GitHub - krdav/SPURF: Substitution Profiles Using Related Families

Substitution Profiles Using Related Families (SPURF)

This code repository contains a command line implementation of SPURF, that takes a single antibody heavy chain DNA sequence and returns its inferred substitution profile and a logo plot of this. SPURF uses cached data from a large-scale Rep-Seq dataset as input to a statistical model made to determine a detailed clonal family specific substitution profile for a single input sequence. Source code to fit the SPURF model from scratch using another dataset is also provided. Results and methods are described in our preprint. The dataset used in the paper is available in our Zenodo bucket.

Cloning this repo

Clone this GitHub repo recursively to get the necessary submodules:

git clone --recursive https://github.com/krdav/SPURF.git
cd SPURF
git pull --recurse-submodules https://github.com/krdav/SPURF.git

Installation

There are two supported ways of installing the command line implementation of SPURF: 1) using Conda on Linux and 2) using Docker and the provided Dockerfile. The Conda installation has been tested on our own servers and a fresh Ubuntu installation on a VirtualBox. Using VirtualBox, SPURF can be installed on both Mac and Windows. Alternatively, Docker can also be used on any platform that supports it.

Using Conda

First, install Conda for Python 2. Miniconda is sufficient and much faster at installing. Remember to source ~/.bashrc if continuing installing in the same terminal window.

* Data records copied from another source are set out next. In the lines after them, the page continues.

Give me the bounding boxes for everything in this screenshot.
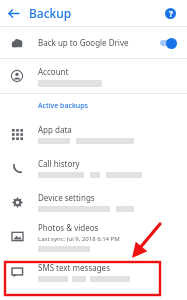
staticText: Backup	[29, 5, 72, 21]
button[interactable]: SMS text messages	[0, 254, 187, 290]
staticText: Active backups	[38, 101, 88, 111]
staticText: Account	[38, 66, 69, 77]
staticText: ?	[169, 8, 173, 19]
staticText: Photos & videos	[38, 222, 99, 233]
button[interactable]: Back up to Google Drive	[0, 27, 187, 58]
button[interactable]: Call history	[0, 151, 187, 185]
button[interactable]: Device settings	[0, 185, 187, 219]
staticText: App data	[38, 124, 72, 135]
staticText: SMS text messages	[38, 262, 110, 273]
button[interactable]: App data	[0, 117, 187, 151]
button[interactable]: Account	[0, 59, 187, 93]
staticText: Back up to Google Drive	[38, 37, 129, 48]
button[interactable]: Back	[0, 0, 26, 26]
button[interactable]: Photos & videos	[0, 219, 187, 254]
staticText: Call history	[38, 158, 80, 169]
staticText: Last sync: Jul 9, 2018 6:14 PM	[38, 235, 120, 243]
staticText: Device settings	[38, 192, 95, 203]
button[interactable]: Help	[157, 0, 183, 26]
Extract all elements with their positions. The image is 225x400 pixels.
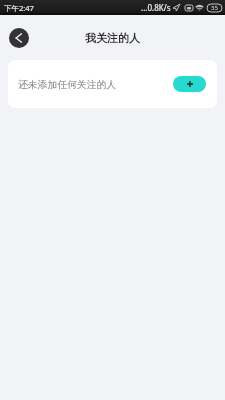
staticText: 35 xyxy=(211,4,218,12)
button[interactable]: Back xyxy=(9,28,29,48)
button[interactable]: Add person xyxy=(173,76,206,92)
staticText: 我关注的人 xyxy=(85,31,140,45)
staticText: 下午2:47 xyxy=(4,3,34,13)
staticText: ...0.8K/s xyxy=(141,2,171,13)
staticText: 还未添加任何关注的人 xyxy=(18,79,116,91)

Install dependencies with apt-get:

sudo apt-get update
sudo apt-get upgrade -y
sudo apt-get install -y libz-dev cmake scons libgsl0-dev libncurses5-dev libxml2-dev libxslt1-dev mafft hmmer

Use the INSTALL executable to install the required python environment and partis (via ./INSTALL). After installation, the Conda environment needs to be loaded every time before use, like this:

source activate SPURF

Using Docker

First install Docker.

We have a Docker image on Docker Hub that is automatically kept up to date with the master branch of this repository. It can be pulled and used directly:

sudo docker pull krdav/spurf

Alternatively you can build the container yourself from inside the main repository directory:

sudo docker build -t spurf .

To run this container, use a command such as (see modifications below)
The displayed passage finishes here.